◆ Work item ◆
Exactly as written, please repeat the data that follows, but not the pictures.

◆ Provided information ◆
______
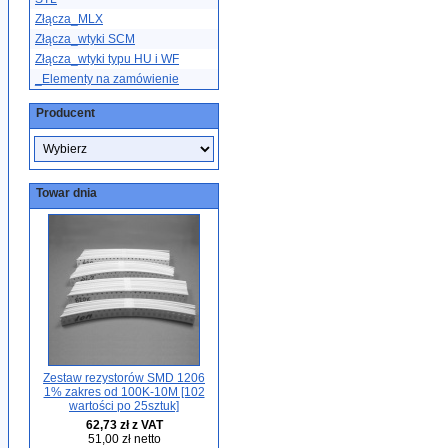
Złącza_MLX
Złącza_wtyki SCM
Złącza_wtyki typu HU i WF
_Elementy na zamówienie
Producent
Towar dnia
Zestaw rezystorów SMD 1206
1% zakres od 100K-10M [102
wartości po 25sztuk]
62,73 zł z VAT
51,00 zł netto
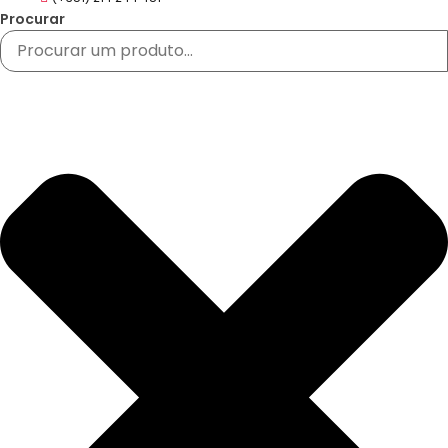
Procurar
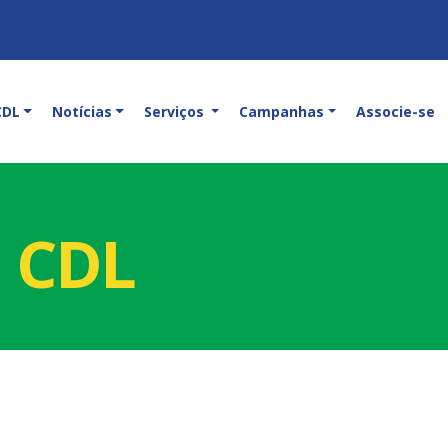
CDL
Notícias
Serviços
Campanhas
Associe-se
a CDL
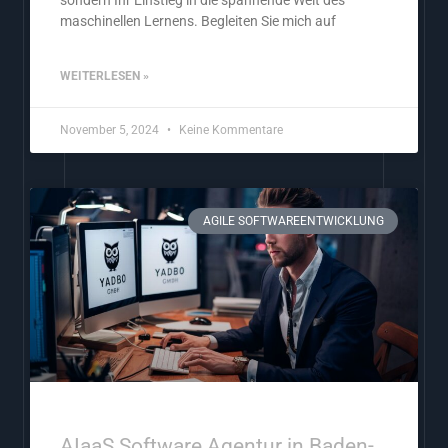
maschinellen Lernens. Begleiten Sie mich auf
WEITERLESEN »
November 5, 2024
Keine Kommentare
AGILE SOFTWAREENTWICKLUNG
AIaaS Software Agentur in Baden-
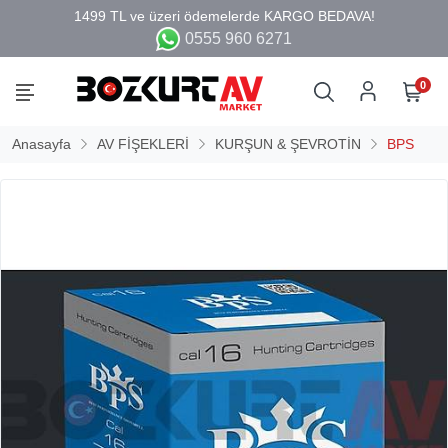
0555 960 6271
0
Anasayfa
AV FİŞEKLERİ
KURŞUN & ŞEVROTİN
BPS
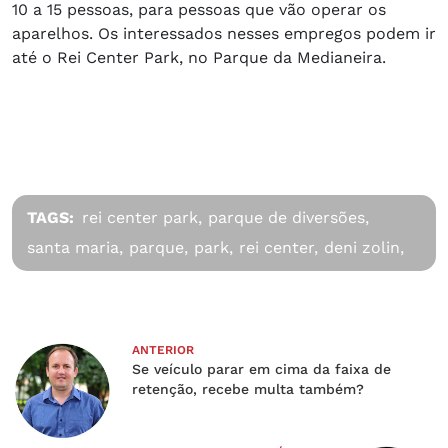
10 a 15 pessoas, para pessoas que vão operar os
aparelhos. Os interessados nesses empregos podem ir
até o Rei Center Park, no Parque da Medianeira.
TAGS:
rei center park,
parque de diversões,
santa maria,
parque,
park,
rei center,
deni zolin,
ANTERIOR
Se veículo parar em cima da faixa de
retenção, recebe multa também?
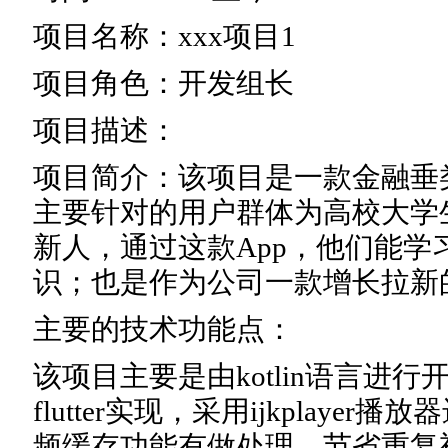
项目名称：xxx项目1
项目角色：开发组长
项目描述：
项目简介：该项目是一款金融垂类
主要针对的用户群体为高校大学
新人，通过这款App，他们能学
识；也是作为公司一款增长拉新
主要的技术功能点：
该项目主要是由kotlin语言进
flutter实现，采用ijkplaye
频缓存功能有做处理，节省重复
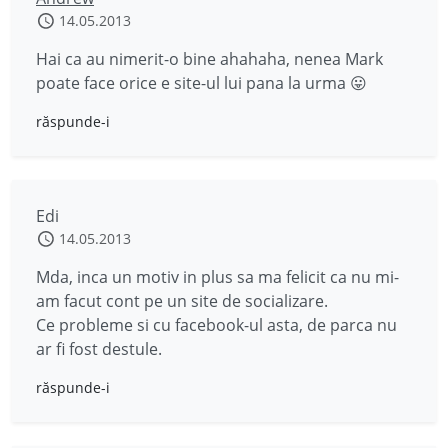
14.05.2013
Hai ca au nimerit-o bine ahahaha, nenea Mark
poate face orice e site-ul lui pana la urma 😛
răspunde-i
Edi
14.05.2013
Mda, inca un motiv in plus sa ma felicit ca nu mi-
am facut cont pe un site de socializare.
Ce probleme si cu facebook-ul asta, de parca nu
ar fi fost destule.
răspunde-i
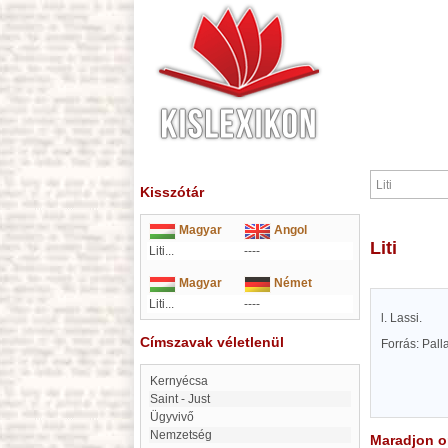
Kisszótár
Magyar
Angol
Liti
Liti...
----
Magyar
Német
Liti...
----
l. Lassi.
Címszavak véletlenül
Forrás: Pal
Kernyécsa
Saint - Just
Ügyvivő
Nemzetség
Maradjon on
______
◆ Written answer ◆
Złącza_MLX
Złącza_wtyki SCM
Złącza_wtyki typu HU i WF
_Elementy na zamówienie
Producent
Towar dnia
Zestaw rezystorów SMD 1206
1% zakres od 100K-10M [102
wartości po 25sztuk]
62,73 zł z VAT
51,00 zł netto
Procurar
CDL
Notícias
Serviços
Campanhas
Associe-se
a CDL
maschinellen Lernens. Begleiten Sie mich auf
WEITERLESEN »
November 5, 2024
Keine Kommentare
AGILE SOFTWAREENTWICKLUNG
AIaaS Software Agentur in Baden-
0555 960 6271
0
Anasayfa
AV FİŞEKLERİ
KURŞUN & ŞEVROTİN
BPS
10 a 15 pessoas, para pessoas que vão operar os
aparelhos. Os interessados nesses empregos podem ir
até o Rei Center Park, no Parque da Medianeira.
TAGS:
rei center park,
parque de diversões,
santa maria,
parque,
park,
rei center,
deni zolin,
ANTERIOR
Se veículo parar em cima da faixa de
retenção, recebe multa também?
项目名称：xxx项目1
项目角色：开发组长
项目描述：
项目简介：该项目是一款金融垂类
主要针对的用户群体为高校大学
新人，通过这款App，他们能学
识；也是作为公司一款增长拉新
主要的技术功能点：
该项目主要是由kotlin语言进
flutter实现，采用ijkplaye
频缓存功能有做处理，节省重复
14.05.2013
Hai ca au nimerit-o bine ahahaha, nenea Mark
poate face orice e site-ul lui pana la urma 😛
răspunde-i
Edi
14.05.2013
Mda, inca un motiv in plus sa ma felicit ca nu mi-
am facut cont pe un site de socializare.
Ce probleme si cu facebook-ul asta, de parca nu
ar fi fost destule.
răspunde-i
Kisszótár
Magyar
Angol
Liti
Liti...
----
Magyar
Német
Liti...
----
l. Lassi.
Címszavak véletlenül
Forrás: Pal
Kernyécsa
Saint - Just
Ügyvivő
Nemzetség
Maradjon on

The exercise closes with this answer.